An artist’s impression of what Mars might have looked like with water, when any potential Martian microbes would have evolved. Credit: ESO/M. Kornmesser
Unfortunately for geoscientists, these meteorites have underdone changes as a result of the cataclysmic force that expelled them from Mars. As Dr. Christopher Adcock, an Assistant Research Professor at with the Dept. of Geoscience at UNLV and the lead author of the study, told Universe Today via email:
“Martian meteorites are pieces of Mars, basically they are our only samples of Mars on Earth until there is a sample return mission. Many of the discoveries we have made about Mars came from studying martian meteorites and wouldn’t be possible without them. Unfortunately, these meteorites have all experienced shock from being ejected of the Martian surface during impacts.”
Of the over 100 Martian meteorites that have been retrieved here on Earth, and range in age from between 4 billion years to 165 million years. They are also believed to have come from only a few regions on Mars, and were likely ejecta created from impact events. And in the course of examining them, scientists have noticed the presence of a calcium phosphate mineral known as merrillite.
As a member of the whitlockite group that is commonly found in Lunar and Martian meteorities, this mineral is known for being anhydrous (i.e. containing no water). As such, researchers have drawn the conclusion that the presence of this minerals indicates that Mars had an arid environment when these rocks were ejected. This is certainly consistent with what Mars looks like today – cold, icy and dry as a bone.
The Mojave Crater on Mars, where some of the Martians meteorites retrieved on Earth are believed to have originated from. Credit: NASA/JPL-Caltech/University of Arizona
For the sake of their study – titled “Shock-Transformation of Whitlockite to Merrillite and the Implications for Meteoritic Phosphate“, which appeared recently in the journal Nature Communications – the international research team considered another possibility. Using a synthetic version of whitlockite, they began conducting shock compression experiments on it designed to simulate the conditions under which meteorites are ejected from Mars.
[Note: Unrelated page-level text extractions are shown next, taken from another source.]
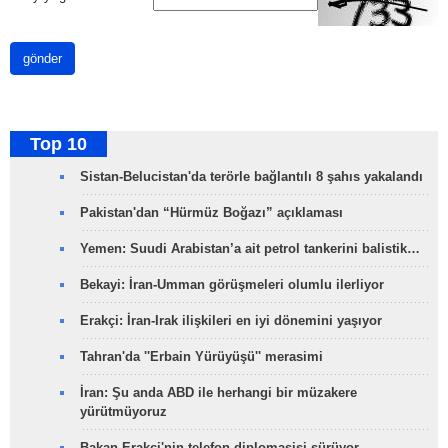
gönder
Top 10
Sistan-Belucistan'da terörle bağlantılı 8 şahıs yakalandı
Pakistan'dan “Hürmüz Boğazı” açıklaması
Yemen: Suudi Arabistan’a ait petrol tankerini balistik…
Bekayi: İran-Umman görüşmeleri olumlu ilerliyor
Erakçi: İran-Irak ilişkileri en iyi dönemini yaşıyor
Tahran'da ''Erbain Yürüyüşü'' merasimi
İran: Şu anda ABD ile herhangi bir müzakere
yürütmüyoruz
Bakan Erakçi'nin telefon diplomasisi sürüyor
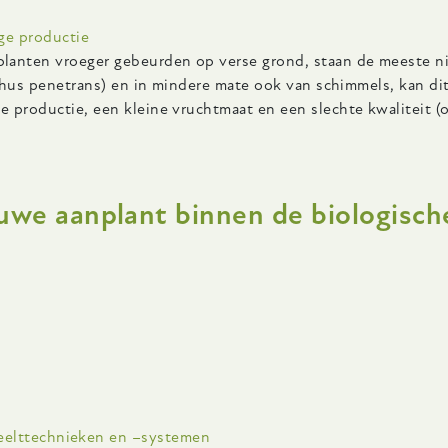
ge productie
lanten vroeger gebeurden op verse grond, staan de meeste n
nchus penetrans) en in mindere mate ook van schimmels, kan di
productie, een kleine vruchtmaat en een slechte kwaliteit (o.
we aanplant binnen de biologische
eelttechnieken en –systemen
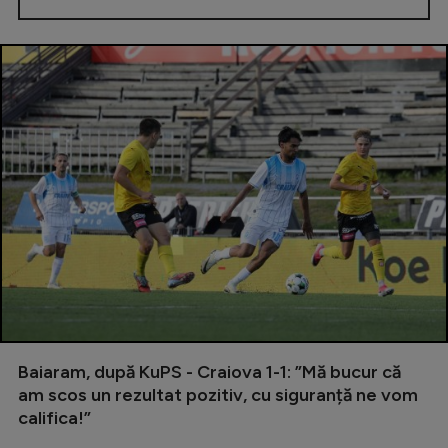
Baiaram, după KuPS - Craiova 1-1: ”Mă bucur că
am scos un rezultat pozitiv, cu siguranță ne vom
califica!”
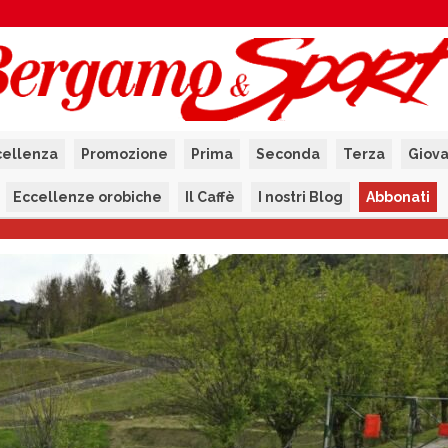
cellenza
Promozione
Prima
Seconda
Terza
Giova
Eccellenze orobiche
Il Caffè
I nostri Blog
Abbonati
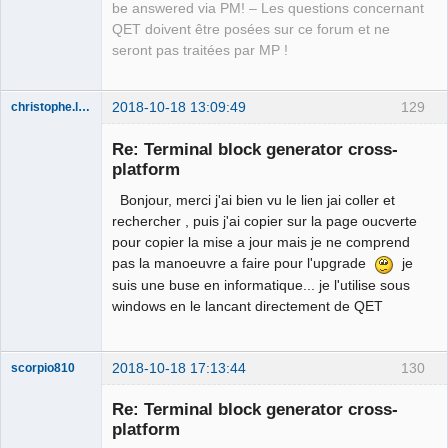
be answered via PM! – Les questions concernant
QET doivent être posées sur ce forum et ne
seront pas traitées par MP !
2018-10-18 13:09:49
129
christophe.lemaitre
Membre
Re: Terminal block generator cross-
Offline
platform
Bonjour, merci j'ai bien vu le lien jai coller et
rechercher , puis j'ai copier sur la page oucverte
pour copier la mise a jour mais je ne comprend
pas la manoeuvre a faire pour l'upgrade
je
suis une buse en informatique... je l'utilise sous
windows en le lancant directement de QET
2018-10-18 17:13:44
130
scorpio810
Re: Terminal block generator cross-
platform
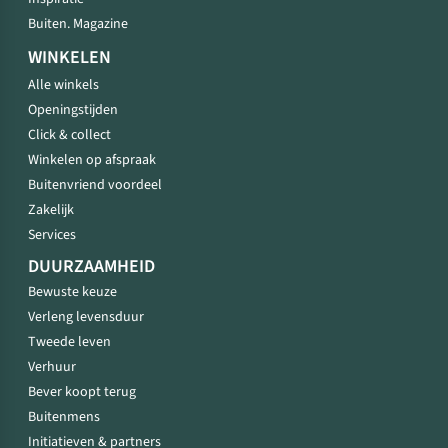
Buiten. Magazine
WINKELEN
Alle winkels
Openingstijden
Click & collect
Winkelen op afspraak
Buitenvriend voordeel
Zakelijk
Services
DUURZAAMHEID
Bewuste keuze
Verleng levensduur
Tweede leven
Verhuur
Bever koopt terug
Buitenmens
Initiatieven & partners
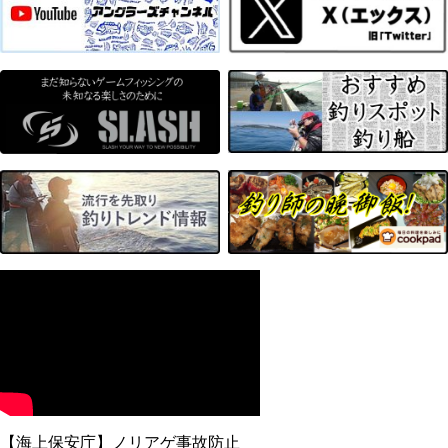
【海上保安庁】ノリアゲ事故防止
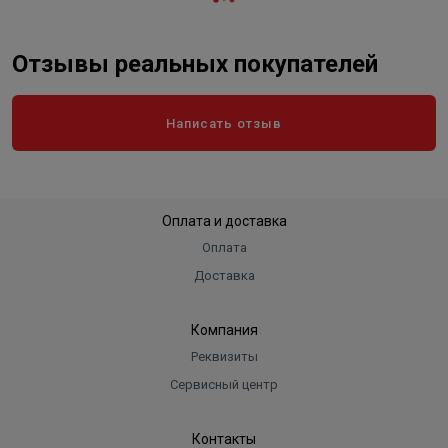
Отзывы реальных покупателей
Написать отзыв
Оплата и доставка
Оплата
Доставка
Компания
Реквизиты
Сервисный центр
Контакты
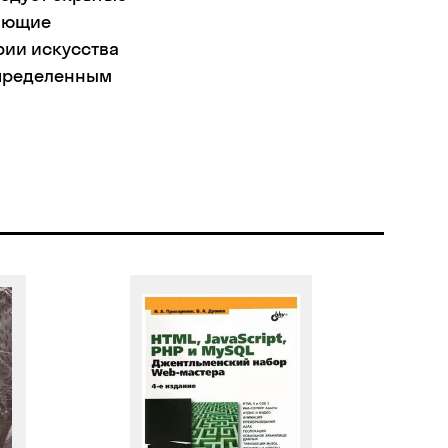
лающие
рии искусства
определенным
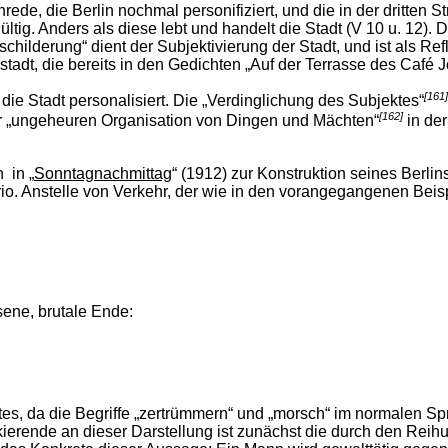
rede, die Berlin nochmal personifiziert, und die in der dritten St
ig. Anders als diese lebt und handelt die Stadt (V 10 u. 12). D
childerung“ dient der Subjektivierung der Stadt, und ist als Re
adt, die bereits in den Gedichten „Auf der Terrasse des Café Jost
[161]
die Stadt personalisiert. Die
„Verdinglichung des Subjektes“
[162]
r „ungeheuren Organisation von Dingen und Mächten“
in de
 in „
Sonntagnachmittag
“ (1912) zur Konstruktion seines Berlins
. Anstelle von Verkehr, der wie in den vorangegangenen Beispi
ene, brutale Ende:
tes, da die Begriffe „zertrümmern“ und „morsch“ im normalen S
erende an dieser Darstellung ist zunächst die durch den Reihu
This consisted of placing the synthetic whitlockite sample inside a projectile, then using a helium gas gun to accelerate it up to speeds of 700 meters per second (2520 km/h or 1500 mph) into a metal plate – thus subjecting it to intense heat and pressure. The sample was then examined using the Berkeley Lab’s Advanced Light Source (ALS) and the Argonne National Laboratory’s Advanced Photon Source (APS) instruments.
“When we analyzed what came out of the capsule, we found a significant amount of the whitlockite had dehydrated to the mineral merrillite,” said Adcock. “Merrillite is found in many meteorites (including Martian). The means it is possible the rocks meteorites are made from originally started life with whitlockite in them in an environment with more water than previously thought. If true, it would indicate more water in the Martian past and the early Solar System.”
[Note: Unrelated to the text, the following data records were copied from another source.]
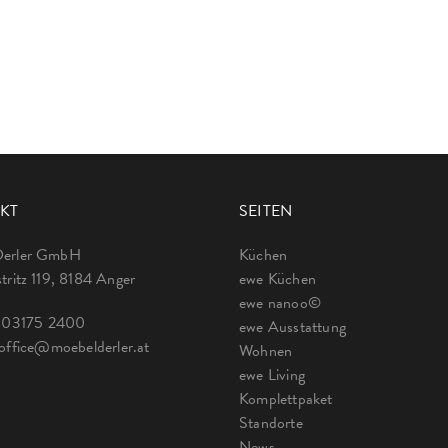
KT
SEITEN
Derler GmbH
Küchen
tritz 119, 8184 Anger
ewe Küchen
ewe nanoo©
:
03175 2400
ewe Ausstattung
office@moebelderler.at
Wohnen
ewe Living
Komplettpaket
Standorte
News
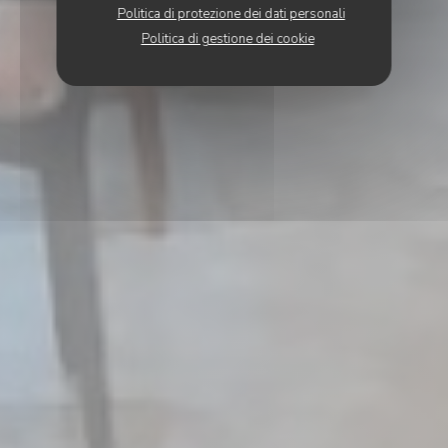
Politica di protezione dei dati personali
Politica di gestione dei cookie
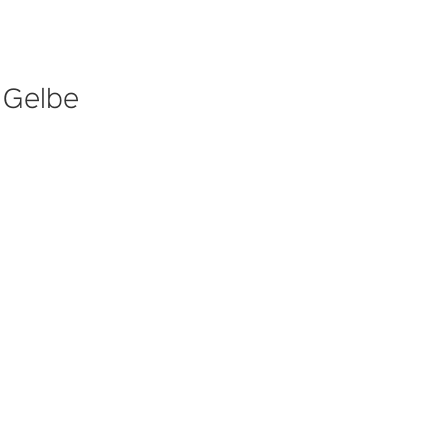
d Gelbe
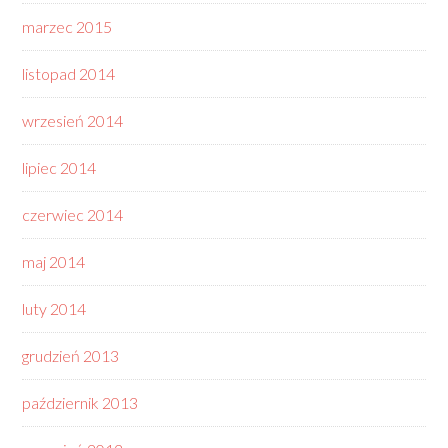
marzec 2015
listopad 2014
wrzesień 2014
lipiec 2014
czerwiec 2014
maj 2014
luty 2014
grudzień 2013
październik 2013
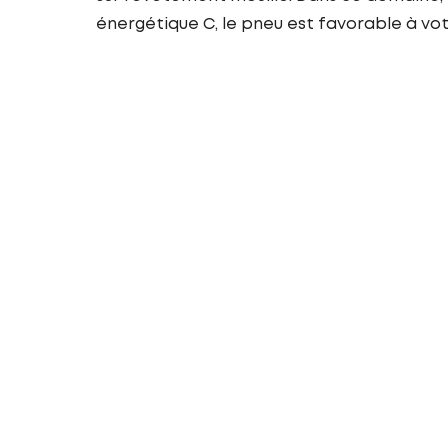
énergétique C, le pneu est favorable à v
Not only does this find raise the “water budget” for Mars in the past, it also raises new questions about Mars’ habitability. In addition to being soluble in water, whitlockite also contains phosphorous – a crucial element for life here on Earth. Combined with recent evidence that shows that liquid water still exists on Mars’ surface – albeit intermittently – this raises new questions about whether or not Mars had life in the past (or even today).
But as Adcock explained, further experiments and evidence will be needed to determine if these results are indicative of a more watery past:
“As far as life goes, our results are very favorable for the possibility – but we need more data. Really we need a sample return mission or we need to go there in person – a human mission. Science is closing in on the answers to a number of big questions about our solar system, life elsewhere, and Mars. But it is difficult work when it all has to be done from far away.”
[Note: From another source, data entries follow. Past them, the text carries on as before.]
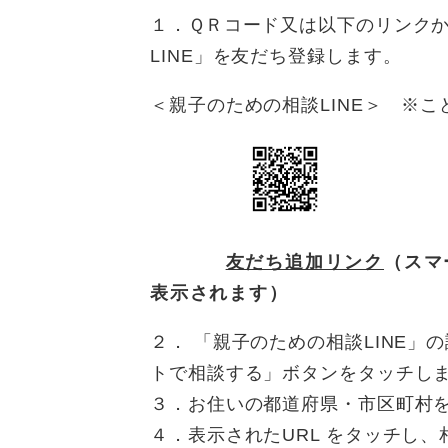
１．ＱＲコード又は以下のリンクか
LINE」を友だち登録します。
＜親子のための相談LINE＞ ※
友だち追加リンク
（スマ
表示されます）
２． 「親子のための相談LINE」
トで相談する」ボタンをタッチし
３．お住いの都道府県・市区町村
４．表示されたURL をタッチし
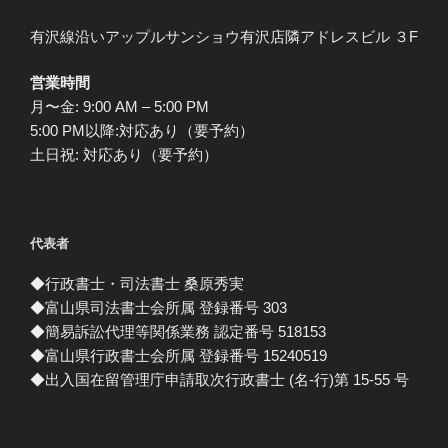
有沢線沿いアップルサンショウ有沢店隣アドレスビル ３F
営業時間
月〜金: 9:00 AM – 5:00 PM
5:00 PM以降:対応あり（要予約）
土日祝: 対応あり（要予約）
代表者
◆行政書士・司法書士 桑原秀実
◆富山県司法書士会所属 登録番号 303
◆簡易訴訟代理等関係業務 認定番号 518153
◆富山県行政書士会所属 登録番号 15240519
◆出入国在留管理庁申請取次行政書士 (名-行)第 15-55 号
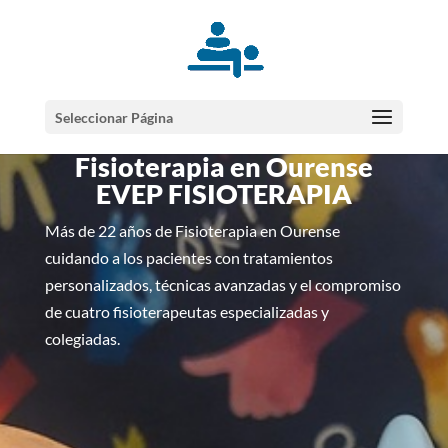
Seleccionar Página
Fisioterapia en Ourense
EVEP FISIOTERAPIA
Más de 22 años de Fisioterapia en Ourense
cuidando a los pacientes con tratamientos
personalizados, técnicas avanzadas y el compromiso
de cuatro fisioterapeutas especializadas y
colegiadas.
And sample returns are certainly on the horizon. NASA hopes to conduct the first step in this process with their Mars 2020 Rover, which will collect samples and leave them in a cache for future retrieval. The ESA’s ExoMars rover is expected to make the journey to Mars in the same year, and will also obtain samples as part of a sample-return mission to Earth.
These missions are scheduled to launch the summer of 2020, when the planets will be at their closest again. And with crewed missions to the surface planned for the following decade, we might see the first non-meteorite samples of Mars brought back to Earth for analysis.